Traditionally, the computer has been viewed as a sequential machine. Most computer
programming languages require the programmer to specify algorithms as sequences
of instructions. A processor executes programs by executing machine instructions
in sequence and one at a time. Each instruction is executed in a sequence of operations
(fetch instruction, fetch operands, perform operation, store results).
This view of the computer has never been entirely true. At the microoperation level, multiple control signals are generated at the same time. Instruction pipelining, at least to the extent of overlapping fetch and execute operations, has been around for a long time. Both of these are examples of performing functions in parallel.

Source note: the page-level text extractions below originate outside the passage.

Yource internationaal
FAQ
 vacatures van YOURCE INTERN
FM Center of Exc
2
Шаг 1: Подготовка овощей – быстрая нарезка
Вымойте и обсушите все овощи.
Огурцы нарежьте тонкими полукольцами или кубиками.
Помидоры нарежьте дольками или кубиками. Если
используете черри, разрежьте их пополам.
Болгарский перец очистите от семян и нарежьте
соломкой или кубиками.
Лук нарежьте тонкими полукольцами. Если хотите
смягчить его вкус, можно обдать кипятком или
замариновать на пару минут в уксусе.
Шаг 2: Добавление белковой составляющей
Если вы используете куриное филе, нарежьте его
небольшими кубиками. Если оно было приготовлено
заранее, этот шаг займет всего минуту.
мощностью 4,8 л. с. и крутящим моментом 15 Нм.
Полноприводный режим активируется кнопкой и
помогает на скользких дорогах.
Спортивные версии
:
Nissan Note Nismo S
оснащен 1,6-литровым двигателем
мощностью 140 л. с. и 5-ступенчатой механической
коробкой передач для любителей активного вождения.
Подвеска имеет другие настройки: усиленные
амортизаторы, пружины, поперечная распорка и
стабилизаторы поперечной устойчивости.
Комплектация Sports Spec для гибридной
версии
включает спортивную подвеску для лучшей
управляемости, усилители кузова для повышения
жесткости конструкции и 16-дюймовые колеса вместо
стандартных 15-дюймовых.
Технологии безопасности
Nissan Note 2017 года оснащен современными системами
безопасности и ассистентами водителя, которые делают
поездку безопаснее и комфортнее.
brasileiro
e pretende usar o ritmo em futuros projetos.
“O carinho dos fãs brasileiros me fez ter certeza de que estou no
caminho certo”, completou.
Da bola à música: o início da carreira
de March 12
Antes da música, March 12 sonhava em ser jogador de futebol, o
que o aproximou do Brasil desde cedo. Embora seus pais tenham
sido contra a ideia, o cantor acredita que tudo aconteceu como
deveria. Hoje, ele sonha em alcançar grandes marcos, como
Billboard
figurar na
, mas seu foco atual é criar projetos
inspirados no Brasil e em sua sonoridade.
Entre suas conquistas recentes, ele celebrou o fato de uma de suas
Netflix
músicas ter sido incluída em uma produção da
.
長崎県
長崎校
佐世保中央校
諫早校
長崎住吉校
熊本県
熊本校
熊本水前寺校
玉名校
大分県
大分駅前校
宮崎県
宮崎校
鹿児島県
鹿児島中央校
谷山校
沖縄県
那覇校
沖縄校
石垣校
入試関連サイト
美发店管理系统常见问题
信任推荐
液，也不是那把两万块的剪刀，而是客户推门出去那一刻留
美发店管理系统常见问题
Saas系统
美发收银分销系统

As computer technology has evolved and as the cost of computer hardware has dropped, computer designers have sought more and more opportunities for parallelism, usually to improve performance and, in some cases, to improve reliability. In this book, we examine the two most popular approaches to providing parallelism by replicating processors: symmetric multiprocessors (SMPs) and clusters.
SMP Architecture
It is useful to see where SMP architectures fit into the overall category of parallel processors. A taxonomy that highlights parallel processor systems first introduced by Flynn [FLYN72] is still the most common way of categorizing such systems. Flynn proposed the following categories of computer systems:
Single instruction single data (SISD) stream: A single processor executes a single instruction stream to operate on data stored in a single memory.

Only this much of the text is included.